Exercise: Give back every record below in full and exactly, but without a single image.

Supplied information:
::::::
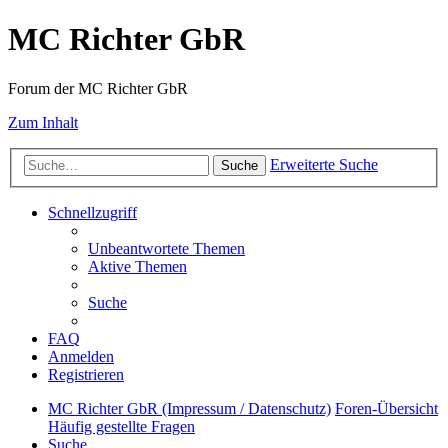
MC Richter GbR
Forum der MC Richter GbR
Zum Inhalt
Erweiterte Suche
Suche
Schnellzugriff
Unbeantwortete Themen
Aktive Themen
Suche
FAQ
Anmelden
Registrieren
MC Richter GbR (Impressum / Datenschutz)
Foren-Übersicht
Häufig gestellte Fragen
Suche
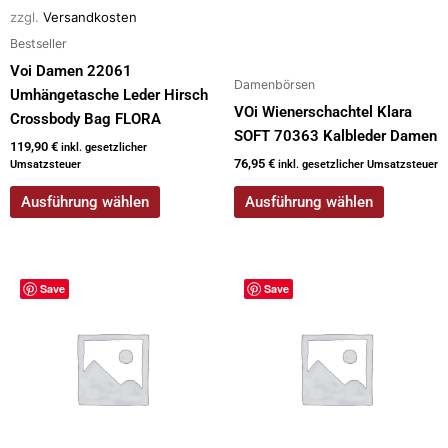
zzgl.
Versandkosten
Produktseite
Produktseite
Bestseller
gewählt
gewählt
werden
werden
Voi Damen 22061
Damenbörsen
Umhängetasche Leder Hirsch
VOi Wienerschachtel Klara
Crossbody Bag FLORA
SOFT 70363 Kalbleder Damen
119,90
€
inkl. gesetzlicher
76,95
€
Umsatzsteuer
inkl. gesetzlicher Umsatzsteuer
Ausführung wählen
Ausführung wählen
Dieses
Save
Save
Produkt
weist
mehrere
Varianten
auf.
Die
Optionen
::::::
Solution for this exercise:
MC Richter GbR
Forum der MC Richter GbR
Zum Inhalt
Erweiterte Suche
Suche
Schnellzugriff
Unbeantwortete Themen
Aktive Themen
Suche
FAQ
Anmelden
Registrieren
MC Richter GbR (Impressum / Datenschutz)
Foren-Übersicht
Häufig gestellte Fragen
Suche
zzgl.
Versandkosten
Produktseite
Produktseite
Bestseller
gewählt
gewählt
werden
werden
Voi Damen 22061
Damenbörsen
Umhängetasche Leder Hirsch
VOi Wienerschachtel Klara
Crossbody Bag FLORA
SOFT 70363 Kalbleder Damen
119,90
€
inkl. gesetzlicher
76,95
€
Umsatzsteuer
inkl. gesetzlicher Umsatzsteuer
Ausführung wählen
Ausführung wählen
Dieses
Save
Save
Produkt
weist
mehrere
Varianten
auf.
Die
Optionen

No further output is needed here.